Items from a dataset
▽
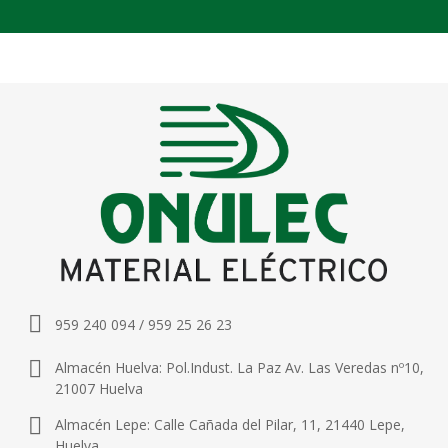
959 240 094 / 959 25 26 23
Almacén Huelva: Pol.Indust. La Paz Av. Las Veredas nº10,
21007 Huelva
Almacén Lepe: Calle Cañada del Pilar, 11, 21440 Lepe,
Huelva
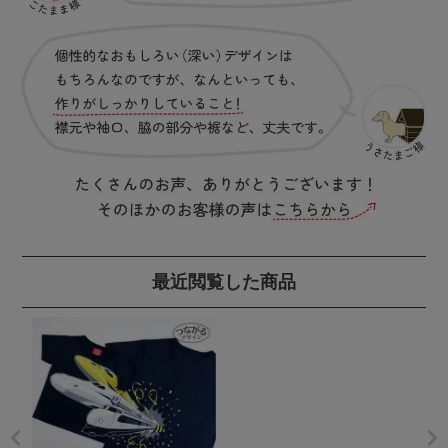
最近閲覧した商品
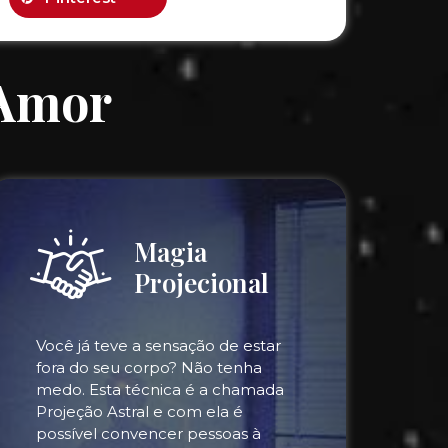
 Amor
Magia
Projecional
Você já teve a sensação de estar
fora do seu corpo? Não tenha
medo. Esta técnica é a chamada
Projeção Astral e com ela é
possível convencer pessoas à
△
# THE TASK
What lines above contain the word "Almacén"? Return each such line.

# RESPONSE TO THIS EXERCISE
Almacén Huelva: Pol.Indust. La Paz Av. Las Veredas nº10,
Almacén Lepe: Calle Cañada del Pilar, 11, 21440 Lepe,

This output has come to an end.